#### DIRECTIONS FOR THIS TASK
Count the lines in the records below that contain the word "phone", and reply with only that number.

- Opening Delimiter -

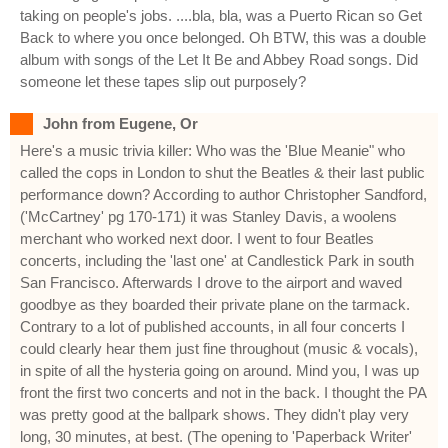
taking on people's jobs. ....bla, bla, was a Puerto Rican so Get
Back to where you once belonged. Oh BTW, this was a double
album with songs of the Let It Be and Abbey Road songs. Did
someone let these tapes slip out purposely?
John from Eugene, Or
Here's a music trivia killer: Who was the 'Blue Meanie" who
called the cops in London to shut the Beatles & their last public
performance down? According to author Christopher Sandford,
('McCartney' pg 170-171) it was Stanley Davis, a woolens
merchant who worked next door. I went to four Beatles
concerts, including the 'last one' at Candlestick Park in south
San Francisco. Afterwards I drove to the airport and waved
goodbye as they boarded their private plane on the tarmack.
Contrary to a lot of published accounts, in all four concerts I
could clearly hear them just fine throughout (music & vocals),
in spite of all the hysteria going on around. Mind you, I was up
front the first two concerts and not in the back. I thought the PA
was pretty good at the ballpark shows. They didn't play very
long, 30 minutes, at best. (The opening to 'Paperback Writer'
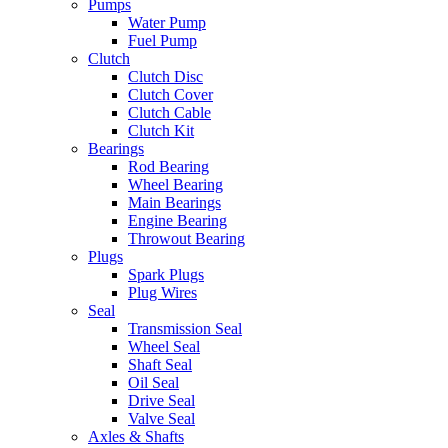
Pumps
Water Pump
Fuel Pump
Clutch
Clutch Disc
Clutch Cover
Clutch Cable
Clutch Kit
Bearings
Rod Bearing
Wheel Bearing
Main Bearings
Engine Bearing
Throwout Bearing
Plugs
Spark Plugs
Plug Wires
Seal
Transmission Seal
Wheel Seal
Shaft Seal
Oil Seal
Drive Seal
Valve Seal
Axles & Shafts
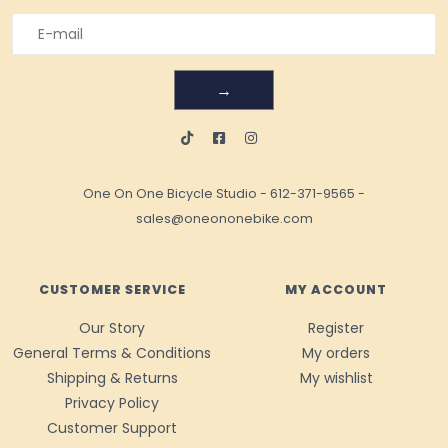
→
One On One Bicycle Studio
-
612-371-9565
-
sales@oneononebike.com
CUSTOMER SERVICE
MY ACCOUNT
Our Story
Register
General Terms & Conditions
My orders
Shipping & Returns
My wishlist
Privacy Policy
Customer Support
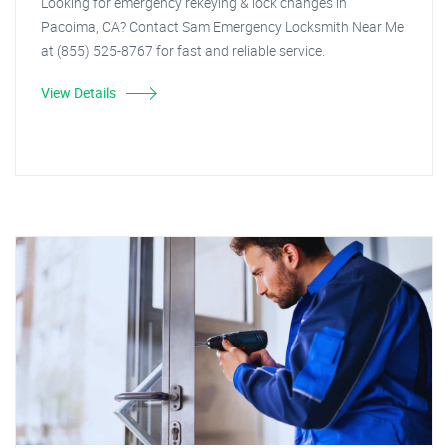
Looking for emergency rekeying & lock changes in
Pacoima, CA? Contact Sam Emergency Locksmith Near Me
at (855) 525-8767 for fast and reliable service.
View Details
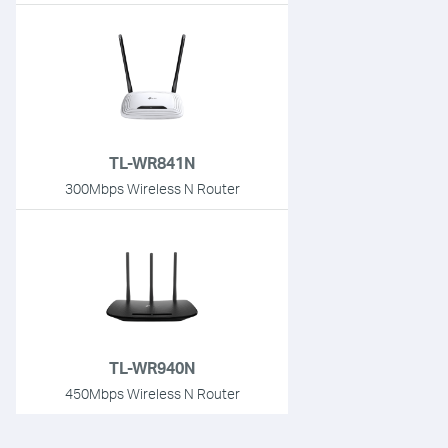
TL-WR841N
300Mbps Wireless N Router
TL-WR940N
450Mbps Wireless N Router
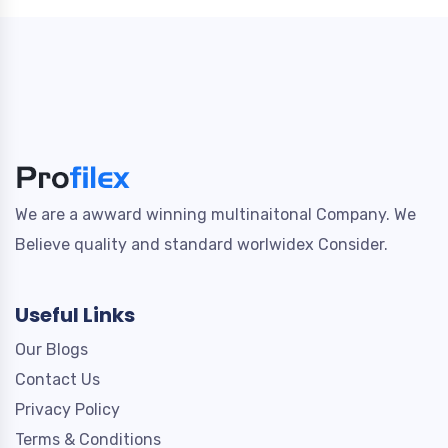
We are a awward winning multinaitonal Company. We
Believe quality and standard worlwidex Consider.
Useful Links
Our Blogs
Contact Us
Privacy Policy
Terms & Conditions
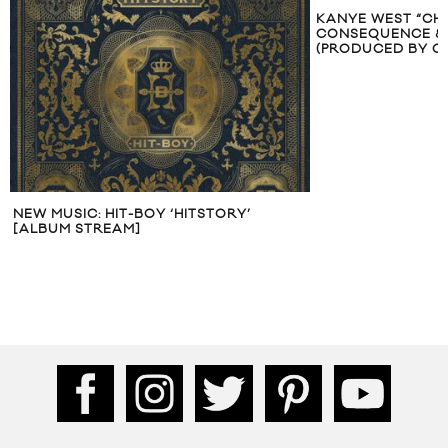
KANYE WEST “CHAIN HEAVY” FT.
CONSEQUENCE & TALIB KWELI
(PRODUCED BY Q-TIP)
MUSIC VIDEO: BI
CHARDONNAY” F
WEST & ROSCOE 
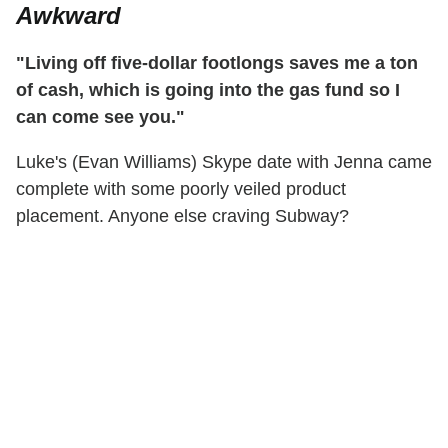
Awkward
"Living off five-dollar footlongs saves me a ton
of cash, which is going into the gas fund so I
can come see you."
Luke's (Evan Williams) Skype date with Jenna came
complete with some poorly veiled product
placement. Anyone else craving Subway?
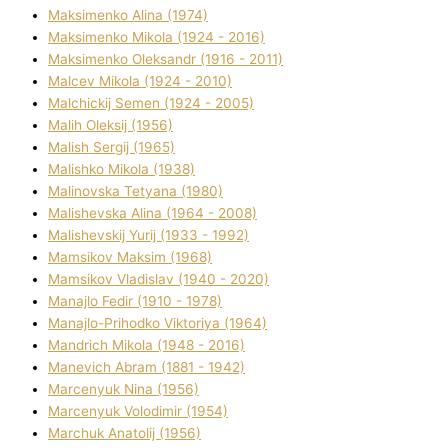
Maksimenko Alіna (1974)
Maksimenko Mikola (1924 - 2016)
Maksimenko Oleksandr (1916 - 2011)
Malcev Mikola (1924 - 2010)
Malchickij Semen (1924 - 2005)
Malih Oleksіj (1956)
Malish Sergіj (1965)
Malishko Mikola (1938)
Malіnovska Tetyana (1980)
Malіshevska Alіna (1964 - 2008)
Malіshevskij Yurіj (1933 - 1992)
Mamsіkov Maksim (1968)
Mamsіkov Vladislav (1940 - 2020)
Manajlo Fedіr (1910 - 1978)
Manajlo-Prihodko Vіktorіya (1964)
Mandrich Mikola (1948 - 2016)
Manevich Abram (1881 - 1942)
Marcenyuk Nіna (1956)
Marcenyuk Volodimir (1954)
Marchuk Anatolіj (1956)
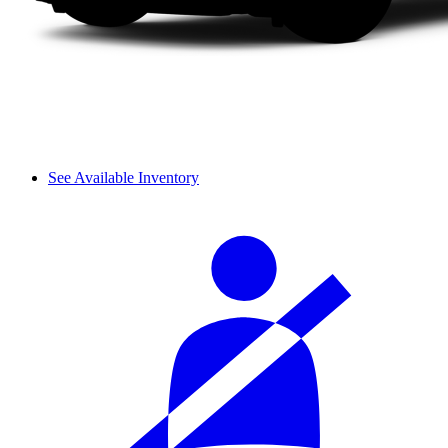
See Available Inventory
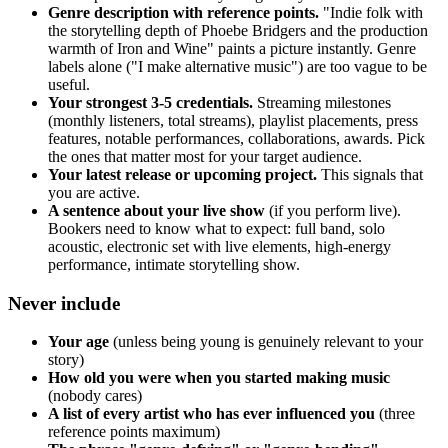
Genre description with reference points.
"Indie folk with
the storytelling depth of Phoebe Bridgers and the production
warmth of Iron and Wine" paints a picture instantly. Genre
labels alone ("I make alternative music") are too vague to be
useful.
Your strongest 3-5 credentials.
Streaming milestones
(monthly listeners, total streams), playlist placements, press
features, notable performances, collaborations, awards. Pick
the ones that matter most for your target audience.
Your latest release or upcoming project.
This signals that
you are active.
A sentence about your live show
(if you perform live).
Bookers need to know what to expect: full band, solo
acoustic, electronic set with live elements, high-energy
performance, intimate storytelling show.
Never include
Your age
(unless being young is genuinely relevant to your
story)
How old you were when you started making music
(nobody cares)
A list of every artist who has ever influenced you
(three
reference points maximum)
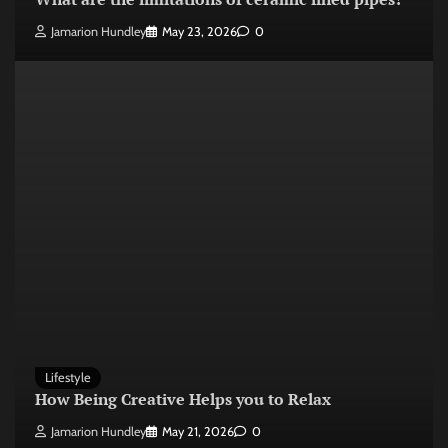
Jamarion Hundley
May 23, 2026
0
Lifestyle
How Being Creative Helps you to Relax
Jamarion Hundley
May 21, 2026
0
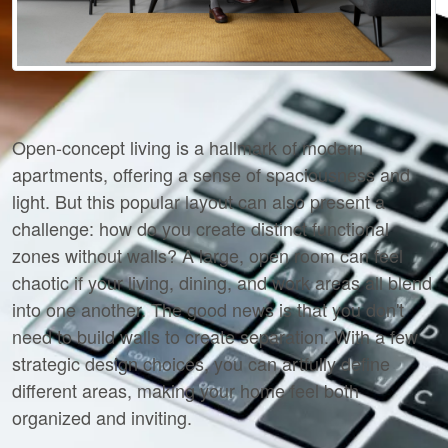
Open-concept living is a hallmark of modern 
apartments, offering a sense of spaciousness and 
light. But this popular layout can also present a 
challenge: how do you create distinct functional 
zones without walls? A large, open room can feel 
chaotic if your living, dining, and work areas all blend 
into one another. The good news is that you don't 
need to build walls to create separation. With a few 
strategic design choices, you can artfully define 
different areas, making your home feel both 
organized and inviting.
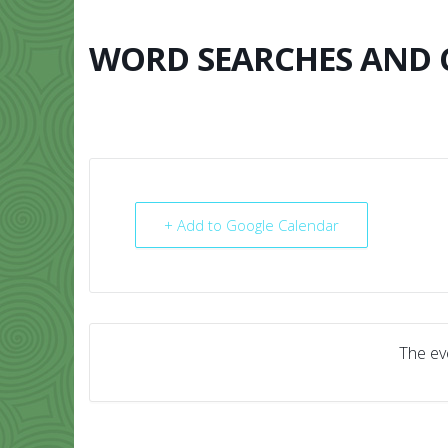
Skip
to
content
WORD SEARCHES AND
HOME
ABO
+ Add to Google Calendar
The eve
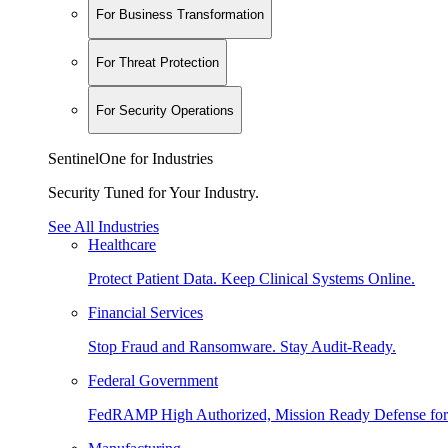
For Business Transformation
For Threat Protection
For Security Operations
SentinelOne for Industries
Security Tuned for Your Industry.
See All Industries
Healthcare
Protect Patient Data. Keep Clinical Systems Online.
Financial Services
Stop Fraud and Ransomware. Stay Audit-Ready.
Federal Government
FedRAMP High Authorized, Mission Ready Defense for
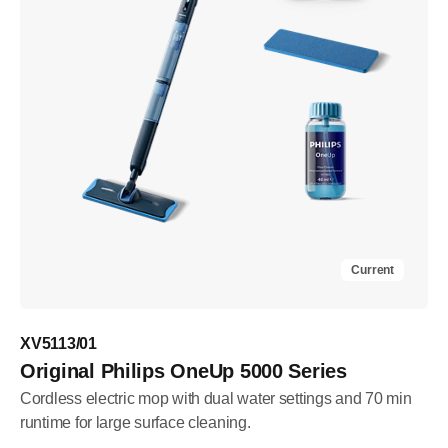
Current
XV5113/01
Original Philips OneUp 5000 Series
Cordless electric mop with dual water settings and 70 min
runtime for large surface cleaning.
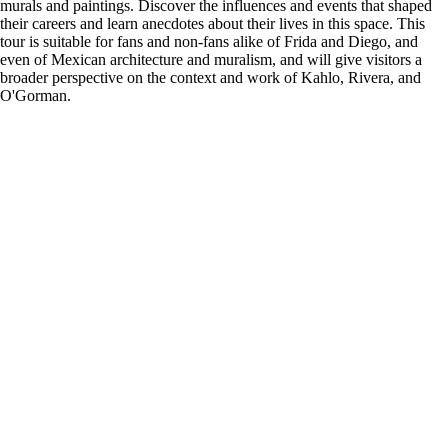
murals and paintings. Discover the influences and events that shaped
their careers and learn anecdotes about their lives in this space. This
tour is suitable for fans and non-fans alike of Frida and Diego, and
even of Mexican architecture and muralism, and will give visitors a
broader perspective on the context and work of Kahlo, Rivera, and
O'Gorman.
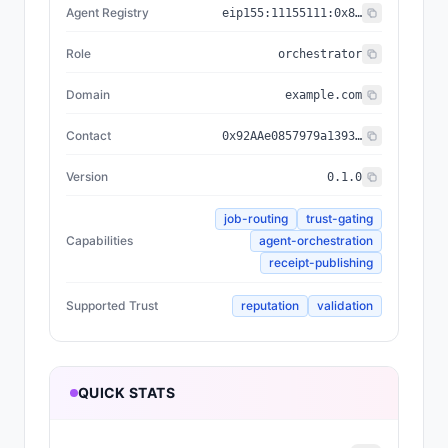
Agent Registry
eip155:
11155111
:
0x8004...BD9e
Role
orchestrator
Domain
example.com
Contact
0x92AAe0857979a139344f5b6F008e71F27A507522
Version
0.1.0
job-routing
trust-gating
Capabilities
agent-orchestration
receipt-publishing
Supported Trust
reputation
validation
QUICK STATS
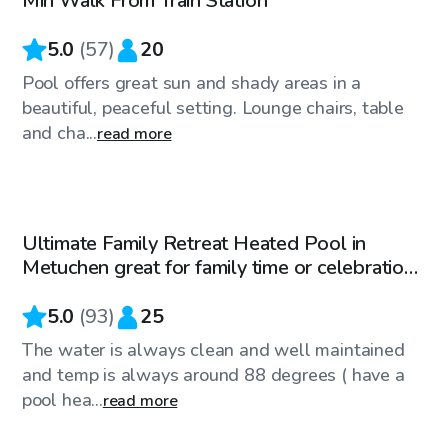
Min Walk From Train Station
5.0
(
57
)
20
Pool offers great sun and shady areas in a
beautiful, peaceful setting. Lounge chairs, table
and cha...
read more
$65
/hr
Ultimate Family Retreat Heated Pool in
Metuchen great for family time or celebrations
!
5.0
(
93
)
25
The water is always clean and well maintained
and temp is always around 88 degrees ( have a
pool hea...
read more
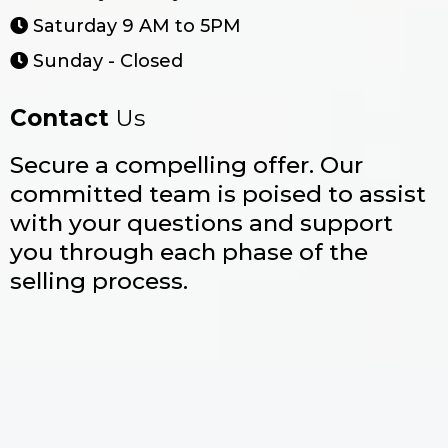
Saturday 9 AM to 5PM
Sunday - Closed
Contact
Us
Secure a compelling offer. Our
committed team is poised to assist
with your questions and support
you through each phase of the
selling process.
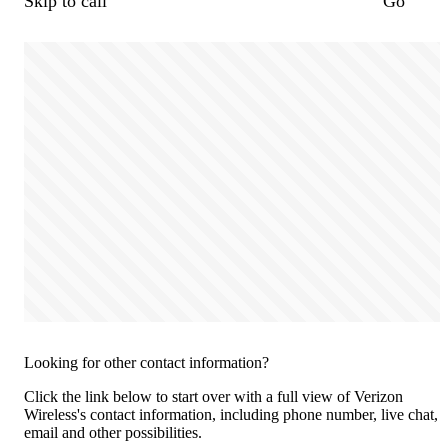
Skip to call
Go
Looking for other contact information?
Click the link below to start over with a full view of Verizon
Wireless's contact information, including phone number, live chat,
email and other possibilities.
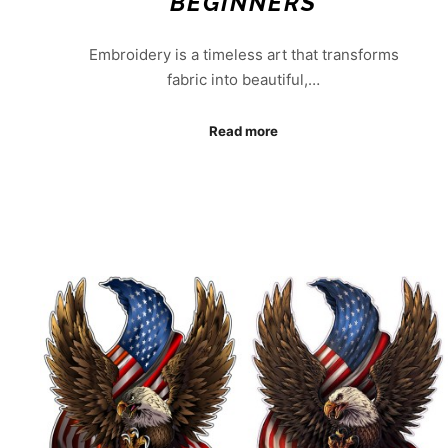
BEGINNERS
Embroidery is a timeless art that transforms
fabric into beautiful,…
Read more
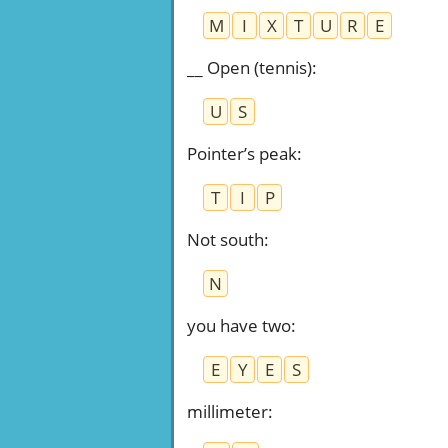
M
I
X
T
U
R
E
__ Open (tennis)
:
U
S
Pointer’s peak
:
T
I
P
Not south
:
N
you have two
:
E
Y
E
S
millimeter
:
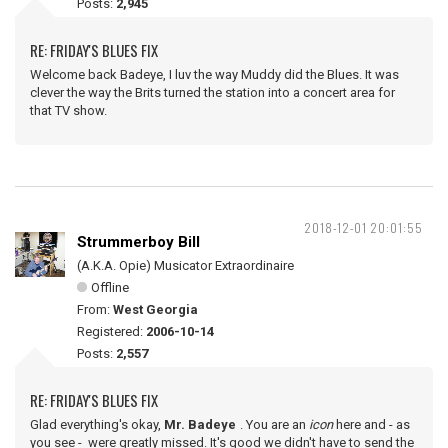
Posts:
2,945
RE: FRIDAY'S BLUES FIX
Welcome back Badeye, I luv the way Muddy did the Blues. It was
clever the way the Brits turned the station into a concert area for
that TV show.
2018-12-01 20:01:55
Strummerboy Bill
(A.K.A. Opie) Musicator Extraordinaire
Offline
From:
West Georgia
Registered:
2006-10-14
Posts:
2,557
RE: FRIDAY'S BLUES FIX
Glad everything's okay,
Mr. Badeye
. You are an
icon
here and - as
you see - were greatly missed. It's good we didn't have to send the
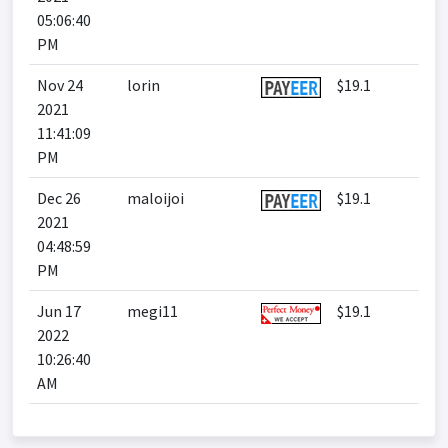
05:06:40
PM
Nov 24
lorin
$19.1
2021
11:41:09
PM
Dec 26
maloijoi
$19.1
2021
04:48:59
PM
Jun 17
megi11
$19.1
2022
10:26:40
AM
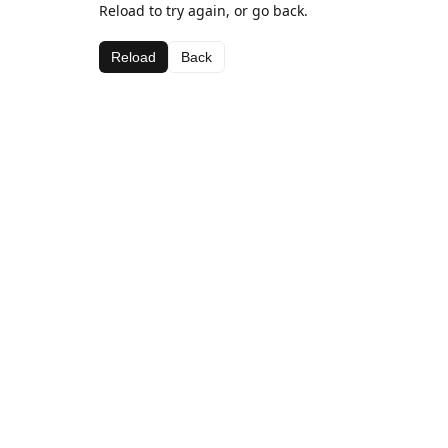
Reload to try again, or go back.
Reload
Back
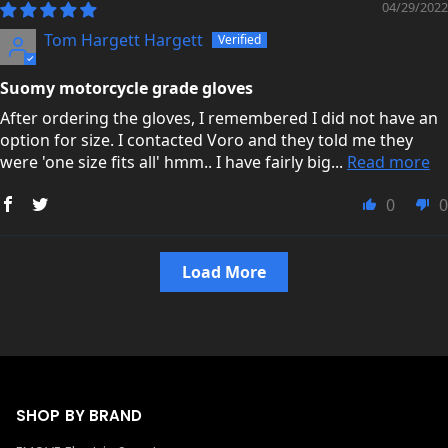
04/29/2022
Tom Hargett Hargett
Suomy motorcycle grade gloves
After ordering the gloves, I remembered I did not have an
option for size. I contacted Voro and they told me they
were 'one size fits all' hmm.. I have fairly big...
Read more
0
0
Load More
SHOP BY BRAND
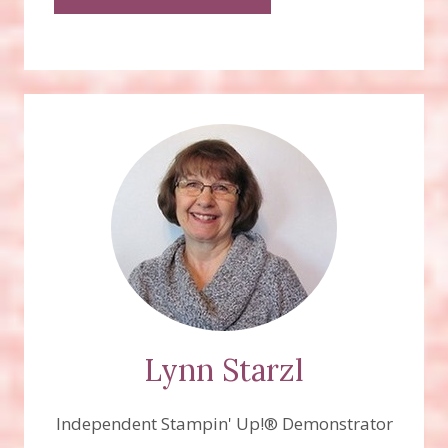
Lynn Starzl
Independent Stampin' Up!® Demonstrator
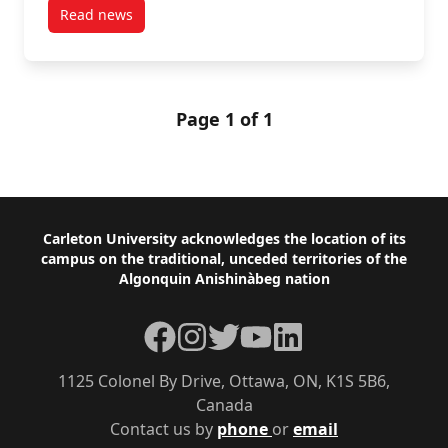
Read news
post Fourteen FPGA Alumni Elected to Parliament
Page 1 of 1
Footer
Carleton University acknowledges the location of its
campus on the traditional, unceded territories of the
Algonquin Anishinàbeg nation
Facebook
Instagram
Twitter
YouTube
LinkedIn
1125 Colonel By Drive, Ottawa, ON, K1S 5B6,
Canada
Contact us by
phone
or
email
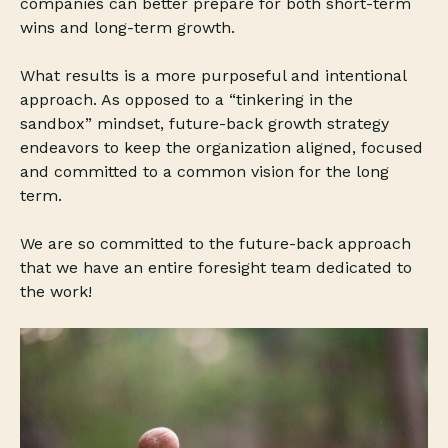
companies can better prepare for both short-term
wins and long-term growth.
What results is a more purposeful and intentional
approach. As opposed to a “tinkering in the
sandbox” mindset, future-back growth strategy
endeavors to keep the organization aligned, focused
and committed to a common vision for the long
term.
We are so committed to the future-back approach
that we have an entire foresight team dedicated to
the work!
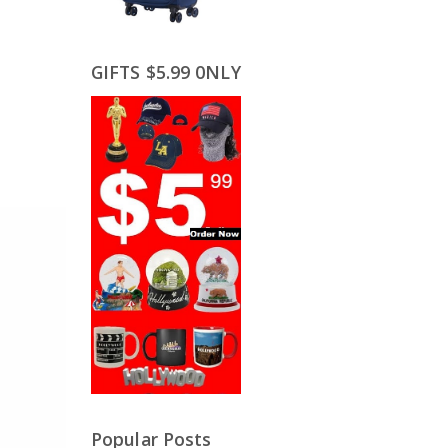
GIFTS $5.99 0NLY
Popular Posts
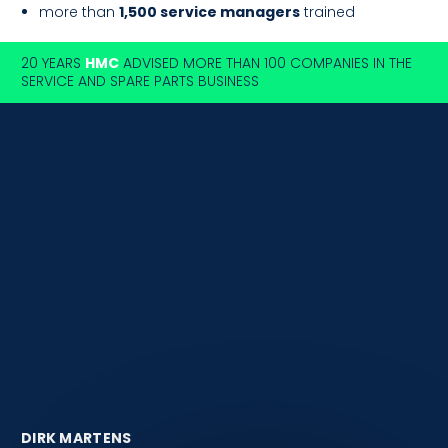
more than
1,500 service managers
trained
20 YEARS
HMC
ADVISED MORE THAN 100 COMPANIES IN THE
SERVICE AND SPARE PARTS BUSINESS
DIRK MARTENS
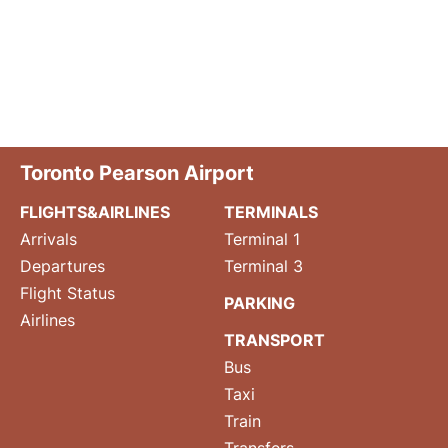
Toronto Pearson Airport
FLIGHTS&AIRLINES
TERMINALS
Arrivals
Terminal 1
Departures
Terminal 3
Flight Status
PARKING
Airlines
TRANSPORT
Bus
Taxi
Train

- Closing Delimiter -

#### SOLUTION TO THIS TASK
2